* [What to work on]: Below are records; report how many of their lines contain the word "haben", giving only the number.

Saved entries

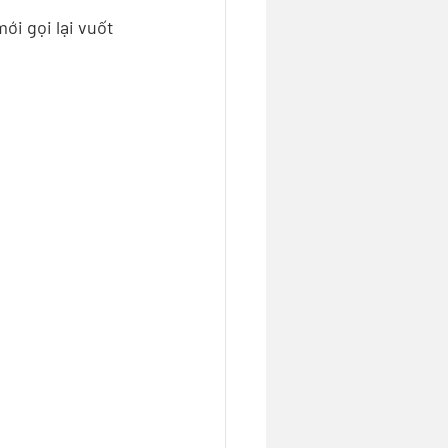
i gọi lại vuốt 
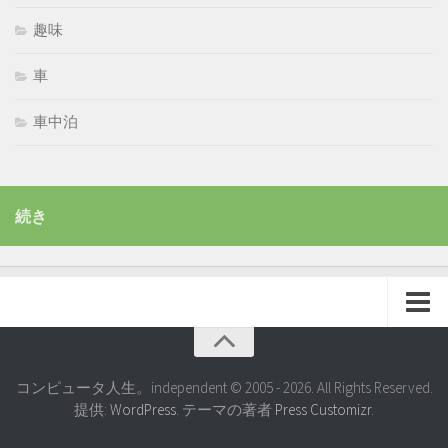
趣味
車
車中泊
続き
コンピュータ人生。independent © 2005 - 2026. All Rights Reserved.
提供:
WordPress
. テーマの著者
Press Customizr
.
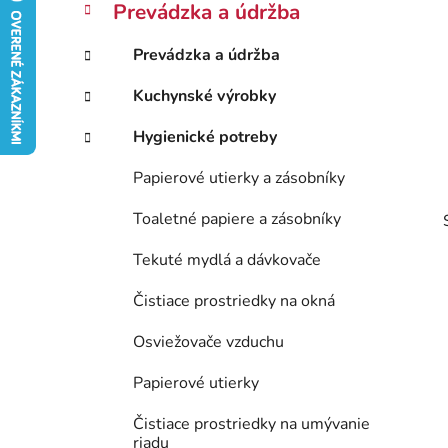
ý
Prevádzka a údržba
ó
p
r
Prevádzka a údržba
i
a
e
n
Kuchynské výrobky
e
Hygienické potreby
l
Papierové utierky a zásobníky
Toaletné papiere a zásobníky
Tekuté mydlá a dávkovače
Čistiace prostriedky na okná
Osviežovače vzduchu
Papierové utierky
Čistiace prostriedky na umývanie
riadu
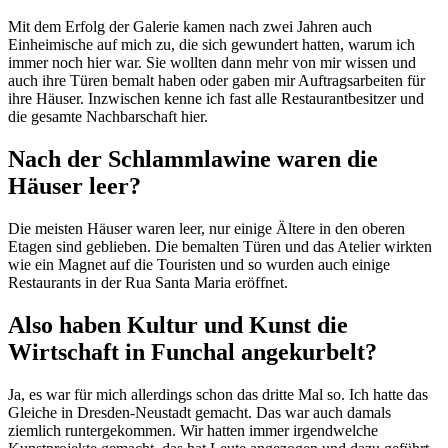
Mit dem Erfolg der Galerie kamen nach zwei Jahren auch
Einheimische auf mich zu, die sich gewundert hatten, warum ich
immer noch hier war. Sie wollten dann mehr von mir wissen und
auch ihre Türen bemalt haben oder gaben mir Auftragsarbeiten für
ihre Häuser. Inzwischen kenne ich fast alle Restaurantbesitzer und
die gesamte Nachbarschaft hier.
Nach der Schlammlawine waren die
Häuser leer?
Die meisten Häuser waren leer, nur einige Ältere in den oberen
Etagen sind geblieben. Die bemalten Türen und das Atelier wirkten
wie ein Magnet auf die Touristen und so wurden auch einige
Restaurants in der Rua Santa Maria eröffnet.
Also haben Kultur und Kunst die
Wirtschaft in Funchal angekurbelt?
Ja, es war für mich allerdings schon das dritte Mal so. Ich hatte das
Gleiche in Dresden-Neustadt gemacht. Das war auch damals
ziemlich runtergekommen. Wir hatten immer irgendwelche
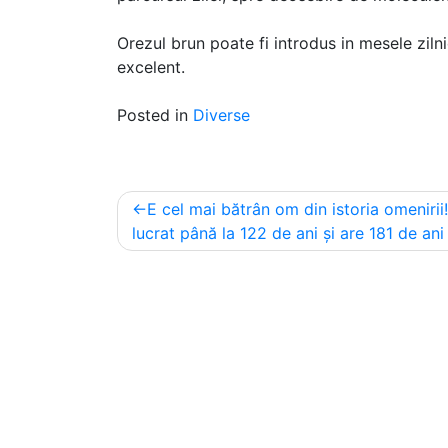
Orezul brun poate fi introdus in mesele zilni
excelent.
Posted in
Diverse
Post
E cel mai bătrân om din istoria omenirii
navigation
lucrat până la 122 de ani și are 181 de ani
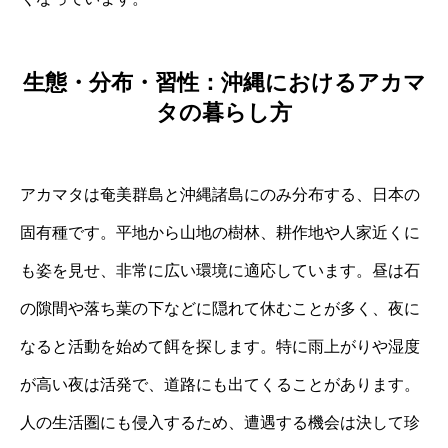
生態・分布・習性：沖縄におけるアカマ
タの暮らし方
アカマタは奄美群島と沖縄諸島にのみ分布する、日本の
固有種です。平地から山地の樹林、耕作地や人家近くに
も姿を見せ、非常に広い環境に適応しています。昼は石
の隙間や落ち葉の下などに隠れて休むことが多く、夜に
なると活動を始めて餌を探します。特に雨上がりや湿度
が高い夜は活発で、道路にも出てくることがあります。
人の生活圏にも侵入するため、遭遇する機会は決して珍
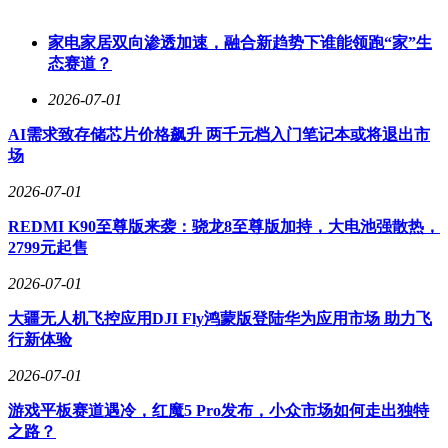
备等商品实现一站式选购，全面覆盖买车、养车、用车的全周
期。
家电家居双向渗透加速，融合新趋势下谁能领跑“家”生
态赛道？
METTA系列还推出“旅行家”与“俱乐部”两大生态板块。通过
联合文旅与越野社群，打造专业的穿越路线，拓展露营、社交
2026-07-01
等生活化空间，降低越野门槛，积极践行“越野平权”理念。未
来，212还将陆续推出Performance性能系列与Classic高定系
AI需求致存储芯片价格飙升 两千元档入门笔记本或将退出市
列，进一步完善METTA产品矩阵，满足不同用户群体的多样
场
化需求。
2026-07-01
REDMI K90至尊版来袭：骁龙8至尊版加持，大电池强散热，
2799元起售
2026-07-01
大疆无人机飞控应用DJI Fly鸿蒙版登陆华为应用市场 助力飞
行新体验
2026-07-01
游戏平板赛道遇冷，红魔5 Pro发布，小众市场如何走出独特
之路？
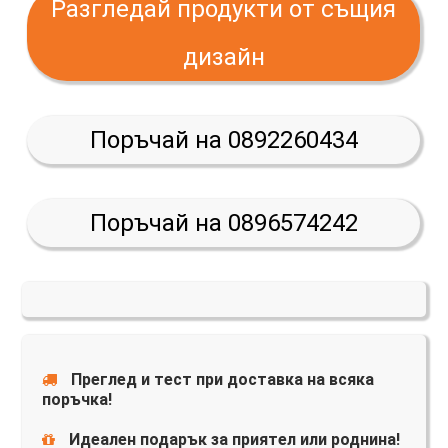
Разгледай продукти от същия
дизайн
Поръчай на 0892260434
Поръчай на 0896574242
Преглед и тест при доставка на всяка
поръчка!
Идеален подарък за приятел или роднина!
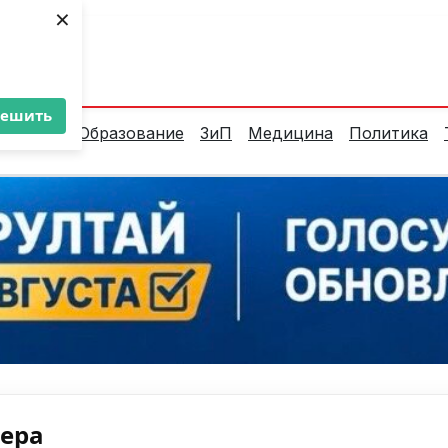
×
ент:
25°C
решить
алитика
Образование
ЗиП
Медицина
Политика
нера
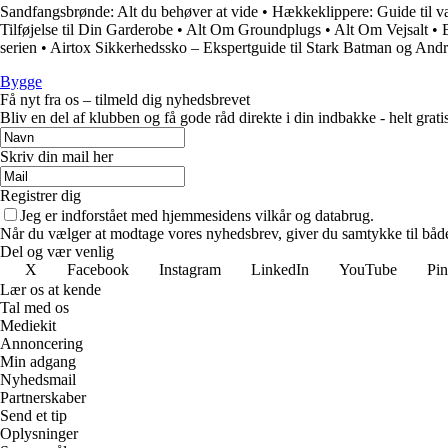
Sandfangsbrønde: Alt du behøver at vide
•
Hækkeklippere: Guide til va
Tilføjelse til Din Garderobe
•
Alt Om Groundplugs
•
Alt Om Vejsalt
•
serien
•
Airtox Sikkerhedssko – Ekspertguide til Stark Batman og And
Bygge
Få nyt fra os – tilmeld dig nyhedsbrevet
Bliv en del af klubben og få gode råd direkte i din indbakke - helt gratis
Skriv din mail her
Registrer dig
Jeg er indforstået med hjemmesidens vilkår og databrug.
Når du vælger at modtage vores nyhedsbrev, giver du samtykke til både v
Del og vær venlig
X
Facebook
Instagram
LinkedIn
YouTube
Pin
Lær os at kende
Tal med os
Mediekit
Annoncering
Min adgang
Nyhedsmail
Partnerskaber
Send et tip
Oplysninger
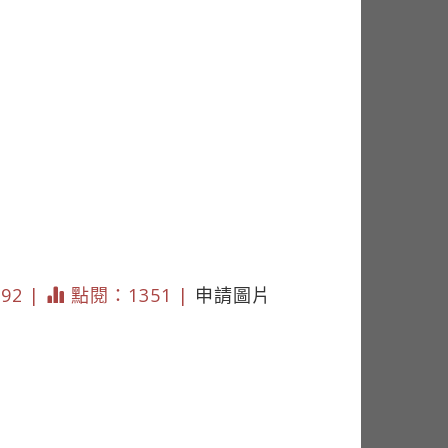
192 |
點閱：1351 |
申請圖片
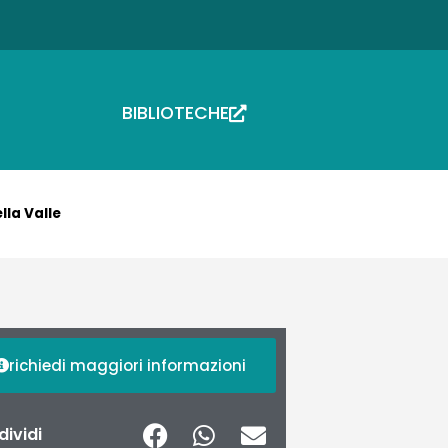
BIBLIOTECHE
ella Valle
richiedi maggiori informazioni
ividi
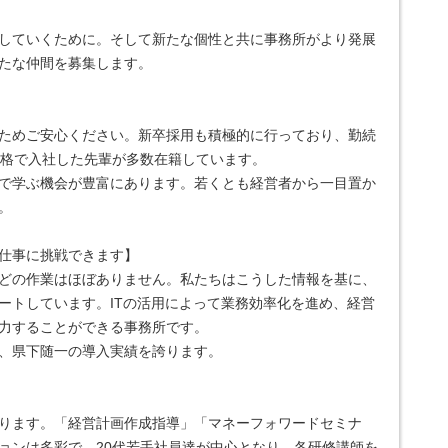
していくために。そして新たな個性と共に事務所がより発展
たな仲間を募集します。
ためご安心ください。新卒採用も積極的に行っており、勤続
資格で入社した先輩が多数在籍しています。
で学ぶ機会が豊富にあります。若くとも経営者から一目置か
。
仕事に挑戦できます】
どの作業はほぼありません。私たちはこうした情報を基に、
ートしています。ITの活用によって業務効率化を進め、経営
力することができる事務所です。
、県下随一の導入実績を誇ります。
ります。「経営計画作成指導」「マネーフォワードセミナ
ョンは多彩で、20代若手社員達が中心となり、各研修講師を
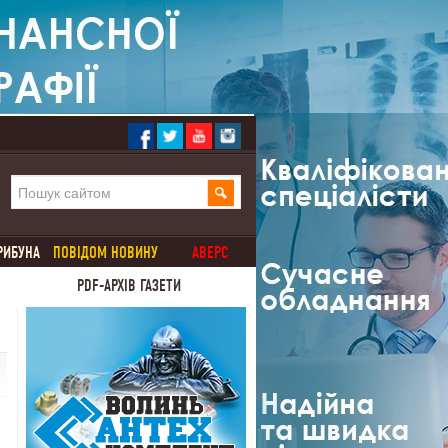
РИБУНА
ПОВІДОМ НОВИНУ
АВЕРС
PDF-АРХІВ ГАЗЕТИ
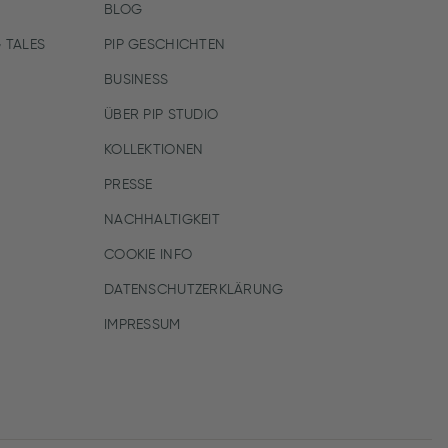
BLOG
 TALES
PIP GESCHICHTEN
BUSINESS
ÜBER PIP STUDIO
KOLLEKTIONEN
PRESSE
NACHHALTIGKEIT
COOKIE INFO
DATENSCHUTZERKLÄRUNG
IMPRESSUM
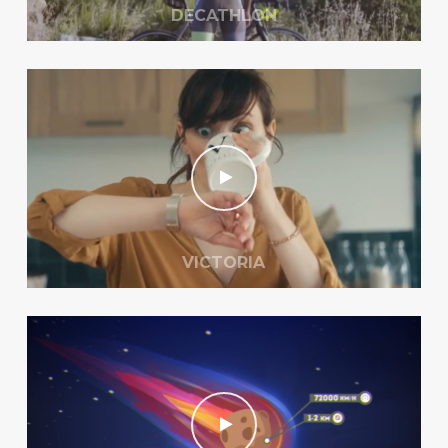
DECATHLON
VICTORIA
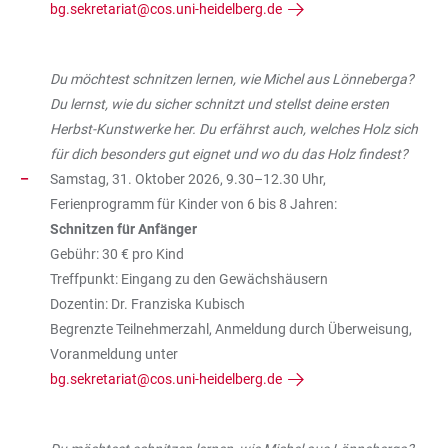
bg.sekretariat@cos.uni-heidelberg.de
Du möchtest schnitzen lernen, wie Michel aus Lönneberga?
Du lernst, wie du sicher schnitzt und stellst deine ersten
Herbst-Kunstwerke her. Du erfährst auch, welches Holz sich
für dich besonders gut eignet und wo du das Holz findest?
Samstag, 31. Oktober 2026, 9.30–12.30 Uhr,
Ferienprogramm für Kinder von 6 bis 8 Jahren:
Schnitzen für Anfänger
Gebühr: 30 € pro Kind
Treffpunkt: Eingang zu den Gewächshäusern
Dozentin: Dr. Franziska Kubisch
Begrenzte Teilnehmerzahl, Anmeldung durch Überweisung,
Voranmeldung unter
bg.sekretariat@cos.uni-heidelberg.de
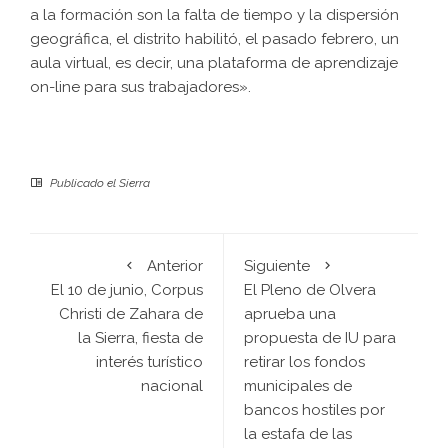
a la formación son la falta de tiempo y la dispersión
geográfica, el distrito habilitó, el pasado febrero, un
aula virtual, es decir, una plataforma de aprendizaje
on-line para sus trabajadores».
Publicado el
Sierra
Anterior
Siguiente
El 10 de junio, Corpus
El Pleno de Olvera
Christi de Zahara de
aprueba una
la Sierra, fiesta de
propuesta de IU para
interés turístico
retirar los fondos
nacional
municipales de
bancos hostiles por
la estafa de las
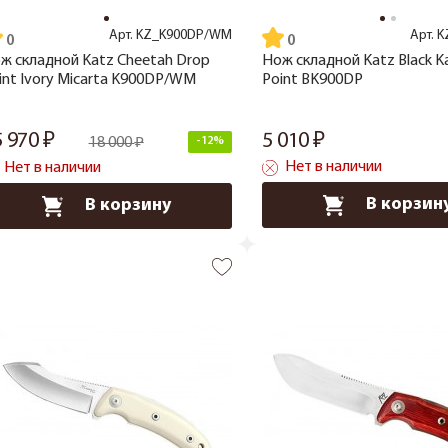
Арт.
KZ_K900DP/WM
Арт.
K
ж складной Katz Cheetah Drop
Нож складной Katz Black K
int Ivory Micarta K900DP/WM
Point BK900DP
5 970
5 010
18 000
-12%
Нет в наличии
Нет в наличии
В корзин
В корзину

* [Written response]: 2